BMW Motorrad's entry into India is turning out to be a saga. The initial hype surrounded the significant drops in prices as BMW transitioned from the monopolistic pricing of its Indian importer to the more rational - but still expensive - prices for the ex-Munich models that are on sale today. But the real masala dish on simmer are the Indian-made 310cc models. BMW and TVS are working this project together with BMW running development an quality control while TVS manufactures BMW and TVS versions of the motorcycle in India for exports and for domestic consumption. And that is where the trouble is brewing for the Indian enthusiasts waiting for these bikes.
The carbon-clad TVS Akula from the 2016 Auto Expo was the star of the show
The good news is that we have confirmation - as we reported earlier - that the first TVS from this project, the Akula 310 or the Apache RTR 300 RR S as its rumoured to be called, is ready. The launch is likely next month, once the chaos and buzz of the festive season dies down a little. We did get a glimpse in fair detail of the motorcycle in a spy shot. But having waited since the 2016 Auto Expo, we are happy to report that the Akula is almost here now.

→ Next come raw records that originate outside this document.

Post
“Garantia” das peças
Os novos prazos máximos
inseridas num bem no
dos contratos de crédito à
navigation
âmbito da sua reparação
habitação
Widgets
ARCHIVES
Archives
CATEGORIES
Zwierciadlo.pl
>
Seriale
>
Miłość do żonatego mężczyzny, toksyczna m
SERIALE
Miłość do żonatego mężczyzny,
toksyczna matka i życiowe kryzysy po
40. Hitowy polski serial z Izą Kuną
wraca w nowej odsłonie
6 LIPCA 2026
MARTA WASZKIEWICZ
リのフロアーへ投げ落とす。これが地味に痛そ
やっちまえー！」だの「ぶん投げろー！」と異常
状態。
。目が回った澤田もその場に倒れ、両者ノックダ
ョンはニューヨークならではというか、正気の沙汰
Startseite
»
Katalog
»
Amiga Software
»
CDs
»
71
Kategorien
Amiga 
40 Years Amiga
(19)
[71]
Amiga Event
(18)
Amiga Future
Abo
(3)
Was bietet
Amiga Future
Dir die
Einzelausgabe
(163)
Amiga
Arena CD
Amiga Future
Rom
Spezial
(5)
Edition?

BMW has categorically ruled out the launch of the G 310 R in India for this calendar year. Head of BMW Motorrad sales region Asia, China, Pacific and South Africa, Dimitris Raptis told OVERDRIVE that the launch should happen as early possible in 2018 but given how many systems are in play, "it would be safe to say that definitely the bike will be launched in the second half of 2018." When asked which bike he meant, Raptis said, "Both!" implying the G 310 R as well as the G 310 GS.

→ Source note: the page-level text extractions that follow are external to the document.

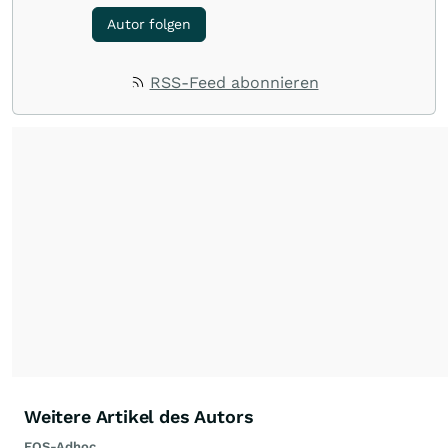
Autor folgen
RSS-Feed abonnieren
Weitere Artikel des Autors
EQS-Adhoc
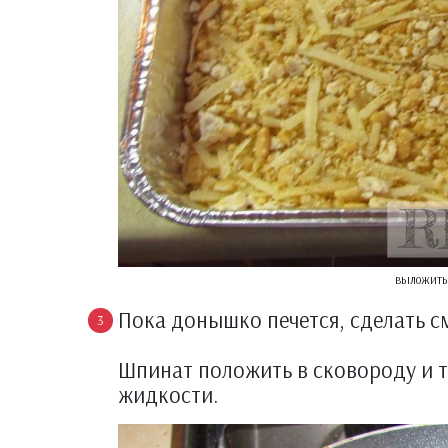
выложить 
Пока донышко печется, сделать с
Шпинат положить в сковороду и 
жидкости.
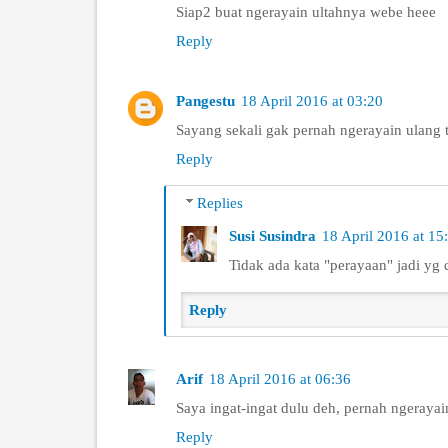
Siap2 buat ngerayain ultahnya webe heee
Reply
Pangestu
18 April 2016 at 03:20
Sayang sekali gak pernah ngerayain ulang t
Reply
Replies
Susi Susindra
18 April 2016 at 15
Tidak ada kata "perayaan" jadi yg 
Reply
Arif
18 April 2016 at 06:36
Saya ingat-ingat dulu deh, pernah ngeraya
Reply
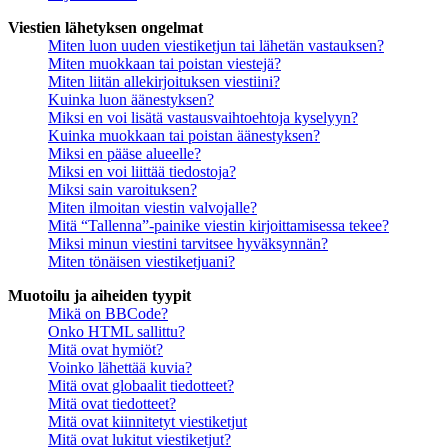
Viestien lähetyksen ongelmat
Miten luon uuden viestiketjun tai lähetän vastauksen?
Miten muokkaan tai poistan viestejä?
Miten liitän allekirjoituksen viestiini?
Kuinka luon äänestyksen?
Miksi en voi lisätä vastausvaihtoehtoja kyselyyn?
Kuinka muokkaan tai poistan äänestyksen?
Miksi en pääse alueelle?
Miksi en voi liittää tiedostoja?
Miksi sain varoituksen?
Miten ilmoitan viestin valvojalle?
Mitä “Tallenna”-painike viestin kirjoittamisessa tekee?
Miksi minun viestini tarvitsee hyväksynnän?
Miten tönäisen viestiketjuani?
Muotoilu ja aiheiden tyypit
Mikä on BBCode?
Onko HTML sallittu?
Mitä ovat hymiöt?
Voinko lähettää kuvia?
Mitä ovat globaalit tiedotteet?
Mitä ovat tiedotteet?
Mitä ovat kiinnitetyt viestiketjut
Mitä ovat lukitut viestiketjut?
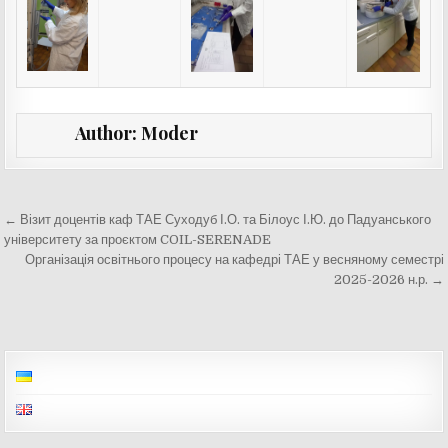
Author:
Moder
Навігація
← Візит доцентів каф ТАЕ Суходуб І.О. та Білоус І.Ю. до Падуанського
записів
університету за проєктом COIL-SERENADE
Організація освітнього процесу на кафедрі ТАЕ у весняному семестрі
2025-2026 н.р. →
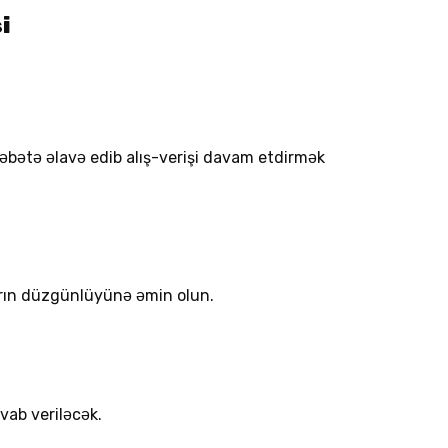
i
 səbətə əlavə edib alış-verişi davam etdirmək
arın düzgünlüyünə əmin olun.
vab veriləcək.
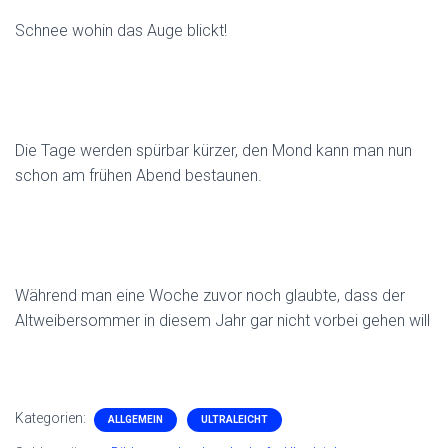
Schnee wohin das Auge blickt!
Die Tage werden spürbar kürzer, den Mond kann man nun
schon am frühen Abend bestaunen.
Während man eine Woche zuvor noch glaubte, dass der
Altweibersommer in diesem Jahr gar nicht vorbei gehen will
Kategorien:
ALLGEMEIN
ULTRALEICHT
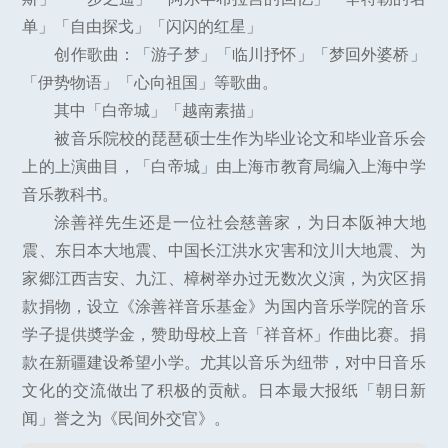
单」「自由探戈」「闪闪的红星」
创作歌曲：「游子梦」「临川抒怀」「梦回外婆桥」
「伊势物语」「心向祖国」等歌曲。
其中「白帝城」「越南素描」
被音乐院校的琵琶硕士生作为毕业论文和毕业音乐会
上的上演曲目，「白帝城」由上海市教育局编入上海中学
音乐教科书。
涂善祥先生还是一位社会慈善家，为日本阪神大地
震、东日本大地震、中国长江洪水灾害和汶川大地震、为
家郷江西吉安、九江、樟树举办过无数次义演，为灾区捐
款捐物，设立《涂善祥音乐基金》为国内音乐学院的音乐
学子提供奬学金，赞助母校上音「祥音杯」作曲比赛。捐
款在新疆建设希望小学。尤其以音乐为纽带，对中日音乐
文化的交流做出了积极的贡献。日本最大报纸「朝日新
闻」誉之为《民间外交官》。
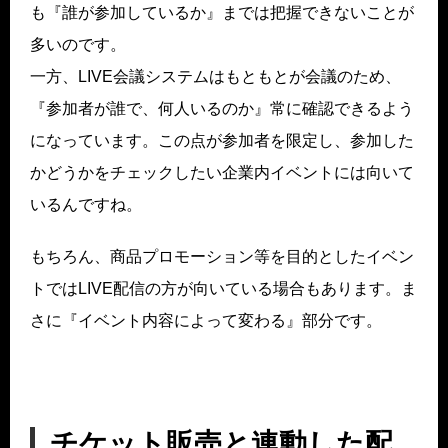
も『誰が参加しているか』までは把握できないことが
多いのです。
一方、LIVE会議システムはもともとが会議のため、
『参加者が誰で、何人いるのか』常に確認できるよう
になっています。この点が参加者を限定し、参加した
かどうかをチェックしたい企業内イベントには向いて
いるんですね。
もちろん、商品プロモーション等を目的としたイベン
トではLIVE配信の方が向いている場合もあります。ま
さに『イベント内容によって変わる』部分です。
チケット販売と連動した配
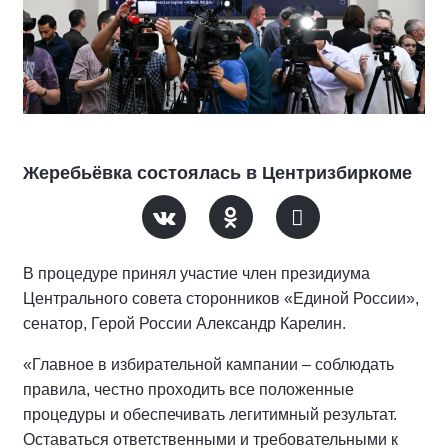
Жеребьёвка состоялась в Центризбиркоме
В процедуре принял участие член президиума
Центрального совета сторонников «Единой России»,
сенатор, Герой России Александр Карелин.
«Главное в избирательной кампании – соблюдать
правила, честно проходить все положенные
процедуры и обеспечивать легитимный результат.
Оставаться ответственными и требовательными к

The GS debuted at the Intermot Show in Cologne, Germany last year and OVERDRIVE was live form the event. It uses the same platform and engine as the R but it uses longer travel suspension to create a more versatile, more off-road friendly package. Indeed, the initial reports from international media rides have uniformly been positive. The new gearbox, in fact, was singularly praised as being excellent, while the R's gearbox was reportedly more troublesome.
Raptis also underlined that BMW Motorrad India intends for these two models to offer the premium experience that the company aims for. And that also points to a price strategy which is unlikely to toe the line that KTM india , for instance, has drawn for motorcycles of roughly this displacement class.

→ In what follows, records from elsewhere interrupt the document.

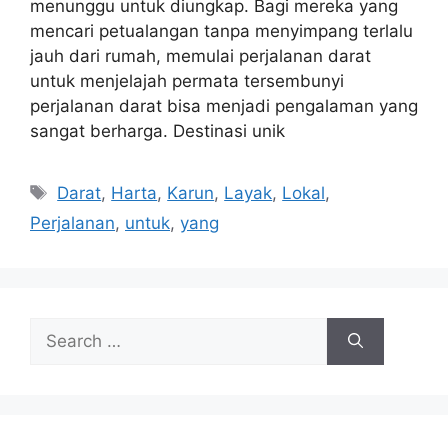
menunggu untuk diungkap. Bagi mereka yang
mencari petualangan tanpa menyimpang terlalu
jauh dari rumah, memulai perjalanan darat
untuk menjelajah permata tersembunyi
perjalanan darat bisa menjadi pengalaman yang
sangat berharga. Destinasi unik
Tags
Darat
,
Harta
,
Karun
,
Layak
,
Lokal
,
Perjalanan
,
untuk
,
yang
Search
for:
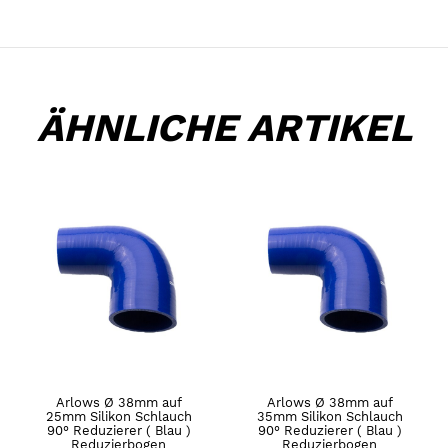
ÄHNLICHE ARTIKEL
Arlows Ø 38mm auf
Arlows Ø 38mm auf
25mm Silikon Schlauch
35mm Silikon Schlauch
90° Reduzierer ( Blau )
90° Reduzierer ( Blau )
Reduzierbogen
Reduzierbogen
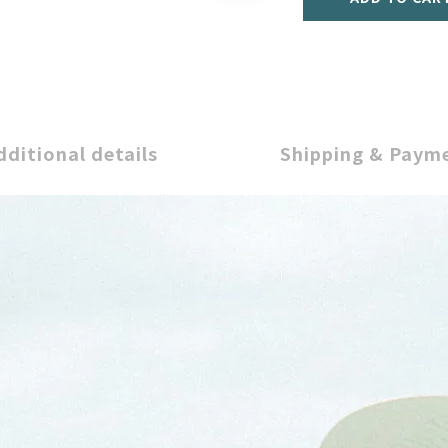
dditional details
Shipping & Paym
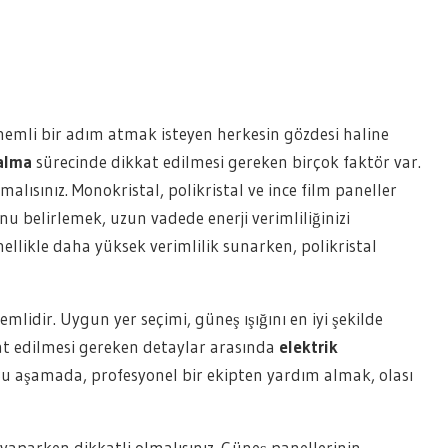
 önemli bir adım atmak isteyen herkesin gözdesi haline
alma
sürecinde dikkat edilmesi gereken birçok faktör var.
lısınız. Monokristal, polikristal ve ince film paneller
u belirlemek, uzun vadede enerji verimliliğinizi
nellikle daha yüksek verimlilik sunarken, polikristal
lidir. Uygun yer seçimi, güneş ışığını en iyi şekilde
kat edilmesi gereken detaylar arasında
elektrik
 Bu aşamada, profesyonel bir ekipten yardım almak, olası
yaparken dikkatli olmalısınız. Güneş panellerinin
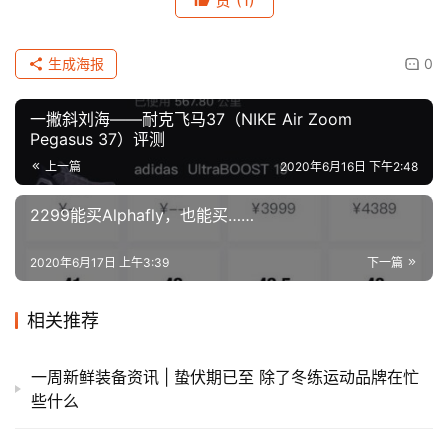
生成海报
0
一撇斜刘海——耐克飞马37（NIKE Air Zoom
Pegasus 37）评测
上一篇
2020年6月16日 下午2:48
2299能买Alphafly，也能买……
2020年6月17日 上午3:39
下一篇
相关推荐
一周新鲜装备资讯 | 蛰伏期已至 除了冬练运动品牌在忙
些什么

The company refused to comment on this so far, no surprise, but BMW Motorrad has been extraordinarily cautious about the Indian market since the TVS arrangement was created. On the one hand, this underlines how vital India seems to be to the BMW Motorrad plans and how much pressure they're putting on themselves to not make any mistakes at all. On the flip side of that coin, is the fact that their Indian-made bikes appear to be available everywhere but in India. Sigh.
The primary reason seems to be a decision that BMW Motorrad has made to offer Indian customers a world-class sales and service experience. We are told that this isn't marketing spiel, it's the real thing and that's what is causing the delays.
Raptis also clarified that the India operation is unique. Never before has the company had to set up systems in a country as large as India while also dealing with motorcycle made there. That and Indian regulatory requirements are part of why there is a delay.
BMW Motorrad is creating the Indian network from scratch and currently only sells a handful of the big-engine models that come from Germany. The smaller Thai models and the smallest Indian-made models are still missing from the range. The concern appears to be that the launch of the R and the GS and the expectation of great demand even if the prices are high might put BMW Motorrad India behind the quality curve in terms of customer satisfaction.
The need to and the seriousness about nailing every part of the BMW experience for Indian customers is an admirable goal. Especially in an environment where Indian customers routinely complain of high service costs when the actual cost versus other markets are very low. However, BMW Motorrad might be rubbing a whole bunch of enthusiasts who have set their sights on the 310s as their next dream wheels. The wait is frustrating. One cannot fault BMW Motorrad India either.
The Indian premium motorcycle market is just about getting going and will be one of the world's most important premium motorcycle markets in the years to come. Unfortunately for the enthusiast, while the motorcycles are fast and flashy, the motorcycle markets itself is neither of those two. It's a long game.
We're as frustrated as you are at how slowly BMW Motorrad India is moving and we wish they'd hurry up. But the BMW-TVS platform has the potential to be transformative to the German company in its global product spread, its sales volumes and much more. It's but natural that they'd want their strategy perfected and timed well.